8. Quem apura: a competência disciplinar da Ordem
A fiscalização dos deveres do advogado cabe à OAB, e não ao juízo da causa. Decisão recente do TJSP sintetiza a repartição:
[…] 4. A LITIGÂNCIA DE MÁ-FÉ NÃO SE APLICA AO ADVOGADO, MAS SIM À PARTE PROCESSUAL, conforme art. 80 do CPC. A APURAÇÃO DE INFRAÇÕES ÉTICO-DISCIPLINARES CABE À ORDEM DOS ADVOGADOS DO BRASIL. 5. A suspensão da inscrição do advogado constitui causa superveniente de perda da capacidade postulatória do patrono, devendo a parte ser intimada para regularização da representação processual. (TJSP, Apelação Cível 1000759-95.2025.8.26.0025, rel. Des. Daniella Carla Russo, j. 1º/9/2026, grifos nossos.)

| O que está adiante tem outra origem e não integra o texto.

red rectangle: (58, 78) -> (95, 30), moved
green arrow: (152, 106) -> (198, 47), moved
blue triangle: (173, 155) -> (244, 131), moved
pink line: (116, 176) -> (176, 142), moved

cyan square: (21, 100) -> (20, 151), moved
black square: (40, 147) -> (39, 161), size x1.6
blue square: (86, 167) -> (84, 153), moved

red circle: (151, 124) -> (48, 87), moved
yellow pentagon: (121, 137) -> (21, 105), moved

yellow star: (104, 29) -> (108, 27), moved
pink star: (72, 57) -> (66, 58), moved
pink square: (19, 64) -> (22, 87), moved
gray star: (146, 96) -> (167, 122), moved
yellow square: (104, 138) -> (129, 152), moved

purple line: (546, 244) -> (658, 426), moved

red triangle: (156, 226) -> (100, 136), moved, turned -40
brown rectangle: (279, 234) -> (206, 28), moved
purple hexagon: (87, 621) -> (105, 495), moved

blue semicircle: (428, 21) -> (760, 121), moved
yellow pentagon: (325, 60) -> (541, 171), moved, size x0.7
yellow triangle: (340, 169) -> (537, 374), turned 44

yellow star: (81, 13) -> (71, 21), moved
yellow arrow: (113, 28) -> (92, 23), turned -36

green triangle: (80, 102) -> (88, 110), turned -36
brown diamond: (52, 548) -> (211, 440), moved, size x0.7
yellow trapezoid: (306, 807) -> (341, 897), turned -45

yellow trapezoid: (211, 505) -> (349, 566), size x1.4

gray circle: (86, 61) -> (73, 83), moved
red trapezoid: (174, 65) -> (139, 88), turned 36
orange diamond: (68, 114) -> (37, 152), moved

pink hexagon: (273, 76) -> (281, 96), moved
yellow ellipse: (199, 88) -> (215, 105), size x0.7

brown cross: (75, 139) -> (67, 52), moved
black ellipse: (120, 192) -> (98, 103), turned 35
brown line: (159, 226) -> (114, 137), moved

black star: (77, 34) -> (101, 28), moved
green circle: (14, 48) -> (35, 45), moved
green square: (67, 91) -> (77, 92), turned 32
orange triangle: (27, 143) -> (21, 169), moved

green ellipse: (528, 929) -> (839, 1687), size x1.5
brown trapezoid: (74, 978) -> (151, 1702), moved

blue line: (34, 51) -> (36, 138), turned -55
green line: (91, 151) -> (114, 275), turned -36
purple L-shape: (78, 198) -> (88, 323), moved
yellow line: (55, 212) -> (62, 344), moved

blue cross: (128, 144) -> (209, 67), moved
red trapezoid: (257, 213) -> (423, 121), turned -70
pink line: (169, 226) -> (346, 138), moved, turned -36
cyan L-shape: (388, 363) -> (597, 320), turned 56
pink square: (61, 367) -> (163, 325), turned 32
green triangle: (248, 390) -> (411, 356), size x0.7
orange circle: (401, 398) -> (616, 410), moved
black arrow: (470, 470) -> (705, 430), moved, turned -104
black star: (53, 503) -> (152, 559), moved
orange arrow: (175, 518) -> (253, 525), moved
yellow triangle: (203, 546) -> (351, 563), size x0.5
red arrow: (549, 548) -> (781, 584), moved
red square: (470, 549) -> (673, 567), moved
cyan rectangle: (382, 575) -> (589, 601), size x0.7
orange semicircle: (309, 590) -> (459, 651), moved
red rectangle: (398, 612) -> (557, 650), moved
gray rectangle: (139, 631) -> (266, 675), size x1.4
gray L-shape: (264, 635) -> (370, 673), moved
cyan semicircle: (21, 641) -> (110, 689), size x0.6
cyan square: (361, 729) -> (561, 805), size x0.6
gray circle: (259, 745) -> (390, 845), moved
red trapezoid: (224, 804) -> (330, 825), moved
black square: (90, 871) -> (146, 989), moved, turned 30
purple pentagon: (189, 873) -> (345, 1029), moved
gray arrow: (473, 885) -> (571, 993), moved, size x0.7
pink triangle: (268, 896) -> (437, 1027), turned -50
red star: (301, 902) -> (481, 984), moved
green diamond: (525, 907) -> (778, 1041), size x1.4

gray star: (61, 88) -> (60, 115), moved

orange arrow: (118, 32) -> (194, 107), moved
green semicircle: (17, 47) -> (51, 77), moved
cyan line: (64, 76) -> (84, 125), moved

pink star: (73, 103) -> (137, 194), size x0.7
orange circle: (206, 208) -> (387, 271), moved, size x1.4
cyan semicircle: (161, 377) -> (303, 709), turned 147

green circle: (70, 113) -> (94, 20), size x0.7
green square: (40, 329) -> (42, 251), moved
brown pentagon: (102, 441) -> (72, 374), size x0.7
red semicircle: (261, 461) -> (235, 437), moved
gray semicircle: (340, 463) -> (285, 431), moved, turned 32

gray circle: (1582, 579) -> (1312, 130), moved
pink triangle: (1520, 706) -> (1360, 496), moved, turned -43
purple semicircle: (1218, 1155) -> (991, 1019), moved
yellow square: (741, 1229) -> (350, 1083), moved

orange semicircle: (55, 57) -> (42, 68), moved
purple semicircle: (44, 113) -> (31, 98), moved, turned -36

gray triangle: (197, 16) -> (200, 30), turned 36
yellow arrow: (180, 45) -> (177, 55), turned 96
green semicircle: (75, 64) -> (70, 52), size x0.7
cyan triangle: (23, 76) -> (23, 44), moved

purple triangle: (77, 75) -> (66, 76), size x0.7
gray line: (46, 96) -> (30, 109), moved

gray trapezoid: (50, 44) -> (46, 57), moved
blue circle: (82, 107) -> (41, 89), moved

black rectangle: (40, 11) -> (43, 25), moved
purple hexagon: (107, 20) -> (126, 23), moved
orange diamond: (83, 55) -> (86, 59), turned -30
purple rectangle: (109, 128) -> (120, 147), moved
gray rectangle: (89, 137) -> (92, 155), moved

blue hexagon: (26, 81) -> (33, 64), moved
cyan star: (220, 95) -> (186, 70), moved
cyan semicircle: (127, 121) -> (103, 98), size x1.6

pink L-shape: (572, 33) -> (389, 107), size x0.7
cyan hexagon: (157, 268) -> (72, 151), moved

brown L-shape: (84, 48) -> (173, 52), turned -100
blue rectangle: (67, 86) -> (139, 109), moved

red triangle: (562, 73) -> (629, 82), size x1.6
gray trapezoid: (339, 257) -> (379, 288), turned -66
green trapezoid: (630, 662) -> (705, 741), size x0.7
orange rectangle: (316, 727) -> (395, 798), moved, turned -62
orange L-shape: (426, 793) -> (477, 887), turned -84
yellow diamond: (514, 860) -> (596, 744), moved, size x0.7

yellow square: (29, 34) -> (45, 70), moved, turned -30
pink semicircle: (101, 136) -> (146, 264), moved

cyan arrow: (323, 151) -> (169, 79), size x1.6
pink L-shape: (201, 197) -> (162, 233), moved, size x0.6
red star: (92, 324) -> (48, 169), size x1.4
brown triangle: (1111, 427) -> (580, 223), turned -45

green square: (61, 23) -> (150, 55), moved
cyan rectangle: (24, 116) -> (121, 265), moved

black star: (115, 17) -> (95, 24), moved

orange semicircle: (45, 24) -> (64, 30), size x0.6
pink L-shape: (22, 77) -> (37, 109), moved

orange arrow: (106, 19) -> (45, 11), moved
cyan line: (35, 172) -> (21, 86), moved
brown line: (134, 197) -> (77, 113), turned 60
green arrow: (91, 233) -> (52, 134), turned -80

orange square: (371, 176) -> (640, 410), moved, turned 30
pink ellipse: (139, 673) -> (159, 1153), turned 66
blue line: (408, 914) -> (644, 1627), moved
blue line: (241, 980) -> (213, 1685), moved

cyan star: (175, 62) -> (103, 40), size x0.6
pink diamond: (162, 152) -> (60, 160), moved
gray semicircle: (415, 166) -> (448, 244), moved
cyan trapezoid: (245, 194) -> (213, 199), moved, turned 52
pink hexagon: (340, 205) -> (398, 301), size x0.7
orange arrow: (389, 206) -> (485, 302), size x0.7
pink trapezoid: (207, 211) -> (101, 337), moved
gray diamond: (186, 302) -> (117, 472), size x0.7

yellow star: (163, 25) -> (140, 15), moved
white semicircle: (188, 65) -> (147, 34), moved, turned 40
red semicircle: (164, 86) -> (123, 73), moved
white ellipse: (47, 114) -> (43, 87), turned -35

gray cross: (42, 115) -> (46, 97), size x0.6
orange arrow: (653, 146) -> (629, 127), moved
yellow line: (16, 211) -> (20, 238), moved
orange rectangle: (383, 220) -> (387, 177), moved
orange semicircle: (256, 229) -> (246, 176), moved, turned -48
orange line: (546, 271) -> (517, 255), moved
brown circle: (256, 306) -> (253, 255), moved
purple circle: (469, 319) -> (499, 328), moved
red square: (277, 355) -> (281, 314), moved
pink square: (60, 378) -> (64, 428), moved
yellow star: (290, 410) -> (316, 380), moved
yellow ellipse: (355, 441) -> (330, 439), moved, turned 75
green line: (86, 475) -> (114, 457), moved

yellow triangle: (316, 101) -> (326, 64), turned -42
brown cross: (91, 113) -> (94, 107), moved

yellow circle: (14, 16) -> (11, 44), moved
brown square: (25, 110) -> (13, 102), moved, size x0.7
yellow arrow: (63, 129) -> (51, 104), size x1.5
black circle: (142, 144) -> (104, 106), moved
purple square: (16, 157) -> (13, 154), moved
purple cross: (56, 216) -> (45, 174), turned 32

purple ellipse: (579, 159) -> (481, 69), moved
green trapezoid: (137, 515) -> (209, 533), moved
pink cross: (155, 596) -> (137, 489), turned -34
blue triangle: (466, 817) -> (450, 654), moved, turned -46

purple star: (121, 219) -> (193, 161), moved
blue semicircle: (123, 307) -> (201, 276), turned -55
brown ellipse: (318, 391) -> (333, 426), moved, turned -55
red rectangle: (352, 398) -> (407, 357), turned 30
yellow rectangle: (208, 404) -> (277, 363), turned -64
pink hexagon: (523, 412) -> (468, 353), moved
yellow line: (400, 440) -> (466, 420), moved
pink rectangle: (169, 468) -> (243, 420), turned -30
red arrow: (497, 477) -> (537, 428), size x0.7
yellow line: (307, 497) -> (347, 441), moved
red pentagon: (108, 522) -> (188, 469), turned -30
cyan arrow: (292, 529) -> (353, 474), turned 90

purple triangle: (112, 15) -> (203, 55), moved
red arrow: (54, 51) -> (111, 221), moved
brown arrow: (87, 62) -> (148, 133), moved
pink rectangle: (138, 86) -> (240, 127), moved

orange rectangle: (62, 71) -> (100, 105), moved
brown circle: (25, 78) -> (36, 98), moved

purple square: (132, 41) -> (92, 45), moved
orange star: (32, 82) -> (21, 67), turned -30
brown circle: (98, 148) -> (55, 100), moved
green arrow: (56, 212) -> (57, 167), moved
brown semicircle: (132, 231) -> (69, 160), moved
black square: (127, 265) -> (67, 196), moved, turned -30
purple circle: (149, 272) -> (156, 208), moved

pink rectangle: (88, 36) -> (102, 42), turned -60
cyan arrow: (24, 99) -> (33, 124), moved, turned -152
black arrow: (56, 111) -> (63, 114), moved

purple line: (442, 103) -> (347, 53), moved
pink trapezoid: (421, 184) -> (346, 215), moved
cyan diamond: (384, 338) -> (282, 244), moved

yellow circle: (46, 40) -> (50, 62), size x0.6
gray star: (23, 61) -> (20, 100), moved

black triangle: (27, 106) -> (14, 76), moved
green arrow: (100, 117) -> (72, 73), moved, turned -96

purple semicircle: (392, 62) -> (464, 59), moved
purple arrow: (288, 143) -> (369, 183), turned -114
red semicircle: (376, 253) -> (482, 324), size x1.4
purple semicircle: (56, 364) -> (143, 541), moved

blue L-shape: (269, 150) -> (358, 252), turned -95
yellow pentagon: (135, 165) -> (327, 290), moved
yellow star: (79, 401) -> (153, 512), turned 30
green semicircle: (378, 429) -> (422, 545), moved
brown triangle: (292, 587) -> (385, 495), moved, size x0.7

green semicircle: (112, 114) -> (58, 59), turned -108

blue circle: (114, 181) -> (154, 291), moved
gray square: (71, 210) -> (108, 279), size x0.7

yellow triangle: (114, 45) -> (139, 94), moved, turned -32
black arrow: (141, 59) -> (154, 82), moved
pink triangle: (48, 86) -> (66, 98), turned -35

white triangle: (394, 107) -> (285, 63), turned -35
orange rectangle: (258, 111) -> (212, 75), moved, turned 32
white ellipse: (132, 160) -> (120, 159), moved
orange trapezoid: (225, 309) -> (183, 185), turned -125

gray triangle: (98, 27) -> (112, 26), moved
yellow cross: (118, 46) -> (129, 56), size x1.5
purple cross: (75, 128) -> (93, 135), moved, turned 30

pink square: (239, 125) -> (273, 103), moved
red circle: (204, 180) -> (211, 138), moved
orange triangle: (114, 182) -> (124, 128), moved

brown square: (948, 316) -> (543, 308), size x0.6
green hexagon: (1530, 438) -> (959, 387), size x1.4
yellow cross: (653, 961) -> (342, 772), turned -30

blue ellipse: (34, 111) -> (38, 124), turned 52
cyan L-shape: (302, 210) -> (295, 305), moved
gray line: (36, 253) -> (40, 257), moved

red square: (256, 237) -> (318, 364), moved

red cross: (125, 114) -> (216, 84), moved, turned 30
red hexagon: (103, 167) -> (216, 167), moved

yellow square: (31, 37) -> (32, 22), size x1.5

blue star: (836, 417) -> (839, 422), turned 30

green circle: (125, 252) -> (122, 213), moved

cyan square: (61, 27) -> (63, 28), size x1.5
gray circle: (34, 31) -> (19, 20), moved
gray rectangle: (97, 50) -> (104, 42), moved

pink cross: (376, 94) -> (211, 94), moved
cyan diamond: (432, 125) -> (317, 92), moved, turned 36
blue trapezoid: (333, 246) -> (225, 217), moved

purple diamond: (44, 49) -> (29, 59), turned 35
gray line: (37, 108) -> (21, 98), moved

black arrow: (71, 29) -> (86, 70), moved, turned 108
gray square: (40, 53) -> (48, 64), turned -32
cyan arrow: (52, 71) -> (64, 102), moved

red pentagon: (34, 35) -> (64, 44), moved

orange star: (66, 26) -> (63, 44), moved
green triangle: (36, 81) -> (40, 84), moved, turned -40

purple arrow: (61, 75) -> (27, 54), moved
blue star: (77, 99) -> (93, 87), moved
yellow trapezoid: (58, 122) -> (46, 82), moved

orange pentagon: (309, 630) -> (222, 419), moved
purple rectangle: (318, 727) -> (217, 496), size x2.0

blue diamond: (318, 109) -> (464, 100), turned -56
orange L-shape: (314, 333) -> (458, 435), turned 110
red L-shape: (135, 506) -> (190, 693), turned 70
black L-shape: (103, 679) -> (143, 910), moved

Inteiro teor: https://esaj.tjsp.jus.br/cjsg/getArquivo.do?cdAcordao=20909370&cdForo=0
O julgado fecha o círculo aberto pelo juramento. A sanção disciplinar atinge diretamente a capacidade de postular, isto é, o próprio efeito prático da inscrição obtida com a prestação do compromisso.
9. Aplicação prática: cinco rotinas que traduzem o juramento
A leitura conjunta dos precedentes sugere rotinas verificáveis, úteis sobretudo à advocacia individual e às bancas pequenas.
- Registrar orientação por escrito. Riscos de prescrição, de sucumbência e de tese minoritária devem constar de e-mail ou termo assinado.
- Colher anuência para atos relevantes. Desarquivamento, penhora e acordo pedem manifestação prévia do constituinte.
- Prestar contas de forma documentada. Alvarás levantados exigem demonstrativo discriminado, ainda que haja honorários a compensar.
- Controlar prazos com redundância. Perda de prazo raramente gera indenização automática, mas expõe o profissional a processo disciplinar.
- Preservar urbanidade nas manifestações. A imunidade profissional afasta injúria e difamação, e não a censura ética por excesso.
Nenhuma dessas práticas depende de estrutura sofisticada. Todas dependem de método.
10. Conclusão
O juramento do advogado costuma ser tratado como formalidade de cerimônia. A leitura sistemática mostra outra coisa: o art. 20 do Regulamento Geral condensa deveres que o Estatuto, o Código de Ética e a jurisprudência convertem em obrigações exigíveis.
Dignidade e independência aparecem nos arts. 31 e 33 do Estatuto. Ética e lealdade reaparecem no art. 2º do Código de Ética. Boa aplicação das leis e rápida administração da justiça retornam nos julgados sobre inércia processual e falta de aconselhamento.
O compromisso, assim entendido, deveria integrar a formação continuada da advocacia. Uma sugestão concreta: incluir a análise do art. 20 e do art. 2º do Código de Ética nos cursos de atualização das Seccionais, com estudo de casos disciplinares reais.
A crítica que fica é institucional. Enquanto o juramento permanecer restrito ao ritual de entrega de carteira, seguirá sendo lembrado apenas quando já existe representação disciplinar em curso.